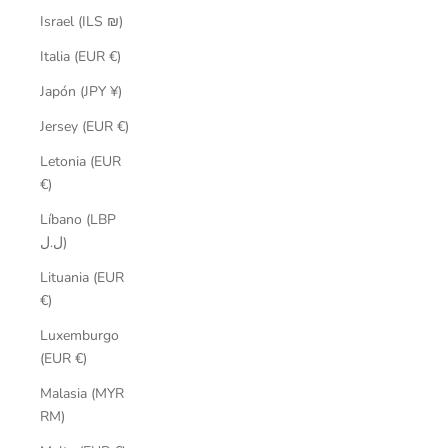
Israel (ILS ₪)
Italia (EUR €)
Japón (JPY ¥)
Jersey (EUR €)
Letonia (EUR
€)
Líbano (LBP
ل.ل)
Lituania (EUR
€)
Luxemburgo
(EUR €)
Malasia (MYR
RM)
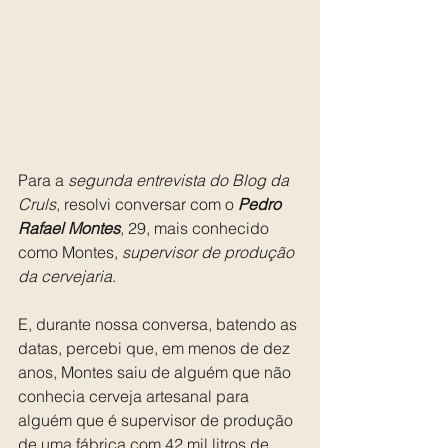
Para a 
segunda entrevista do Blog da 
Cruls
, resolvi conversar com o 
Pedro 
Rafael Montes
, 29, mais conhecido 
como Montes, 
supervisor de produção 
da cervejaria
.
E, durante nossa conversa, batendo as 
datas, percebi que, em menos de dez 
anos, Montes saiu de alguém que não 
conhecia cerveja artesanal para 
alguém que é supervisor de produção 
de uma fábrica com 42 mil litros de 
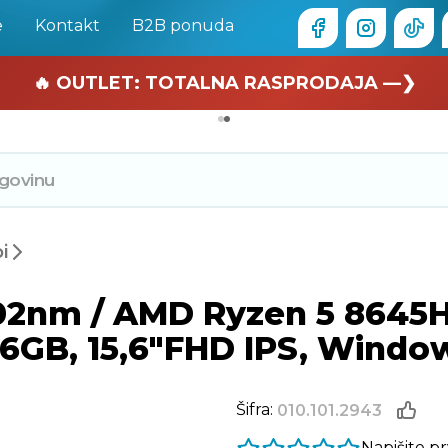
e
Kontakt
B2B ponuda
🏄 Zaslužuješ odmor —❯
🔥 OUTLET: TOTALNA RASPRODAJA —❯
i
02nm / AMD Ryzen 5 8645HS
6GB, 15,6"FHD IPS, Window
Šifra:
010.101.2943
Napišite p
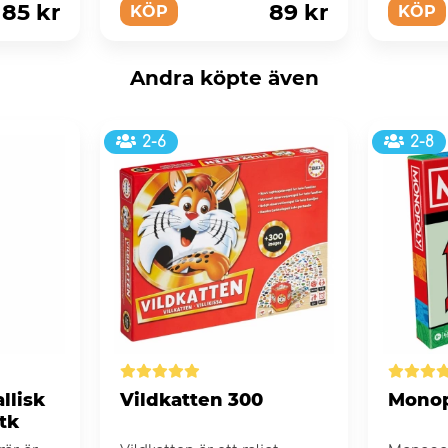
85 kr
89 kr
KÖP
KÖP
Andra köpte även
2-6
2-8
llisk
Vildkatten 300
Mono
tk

==

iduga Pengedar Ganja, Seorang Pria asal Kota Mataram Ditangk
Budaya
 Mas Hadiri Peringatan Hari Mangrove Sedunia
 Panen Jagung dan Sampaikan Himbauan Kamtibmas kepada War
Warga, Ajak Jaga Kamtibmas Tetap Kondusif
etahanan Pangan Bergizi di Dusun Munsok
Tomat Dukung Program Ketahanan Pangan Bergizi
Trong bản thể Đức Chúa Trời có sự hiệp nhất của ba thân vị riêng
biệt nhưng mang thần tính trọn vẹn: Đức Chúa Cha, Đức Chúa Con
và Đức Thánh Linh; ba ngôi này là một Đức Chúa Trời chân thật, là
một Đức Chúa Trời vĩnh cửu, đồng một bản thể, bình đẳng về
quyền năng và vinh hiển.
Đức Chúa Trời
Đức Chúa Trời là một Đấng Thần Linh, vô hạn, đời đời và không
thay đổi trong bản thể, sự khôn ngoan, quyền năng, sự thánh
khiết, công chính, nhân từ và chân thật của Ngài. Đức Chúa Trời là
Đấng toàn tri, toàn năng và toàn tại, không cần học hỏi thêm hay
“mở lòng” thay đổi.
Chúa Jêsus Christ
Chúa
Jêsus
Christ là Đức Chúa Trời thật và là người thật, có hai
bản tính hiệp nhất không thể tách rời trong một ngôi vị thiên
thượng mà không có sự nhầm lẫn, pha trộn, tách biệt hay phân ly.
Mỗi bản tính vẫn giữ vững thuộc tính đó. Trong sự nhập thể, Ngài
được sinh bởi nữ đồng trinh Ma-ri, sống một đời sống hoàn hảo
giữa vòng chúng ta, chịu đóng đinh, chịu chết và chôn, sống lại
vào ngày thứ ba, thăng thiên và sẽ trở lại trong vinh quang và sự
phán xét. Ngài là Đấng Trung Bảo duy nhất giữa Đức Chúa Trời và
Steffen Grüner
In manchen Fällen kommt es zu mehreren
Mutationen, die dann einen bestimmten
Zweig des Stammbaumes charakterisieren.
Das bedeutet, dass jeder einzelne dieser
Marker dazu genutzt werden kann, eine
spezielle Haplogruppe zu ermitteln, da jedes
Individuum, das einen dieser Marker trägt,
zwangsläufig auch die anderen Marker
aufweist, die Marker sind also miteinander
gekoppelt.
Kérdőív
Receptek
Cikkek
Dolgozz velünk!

• **TO DO**: Take the stretch of lines above from the one containing "thượng mà không" through the one containing "Mutationen, die dann einen bestimmten" and repeat it exactly, adding no other line.

• **OUTPUT OF THE TASK**:
thượng mà không có sự nhầm lẫn, pha trộn, tách biệt hay phân ly.
Mỗi bản tính vẫn giữ vững thuộc tính đó. Trong sự nhập thể, Ngài
được sinh bởi nữ đồng trinh Ma-ri, sống một đời sống hoàn hảo
giữa vòng chúng ta, chịu đóng đinh, chịu chết và chôn, sống lại
vào ngày thứ ba, thăng thiên và sẽ trở lại trong vinh quang và sự
phán xét. Ngài là Đấng Trung Bảo duy nhất giữa Đức Chúa Trời và
Steffen Grüner
In manchen Fällen kommt es zu mehreren
Mutationen, die dann einen bestimmten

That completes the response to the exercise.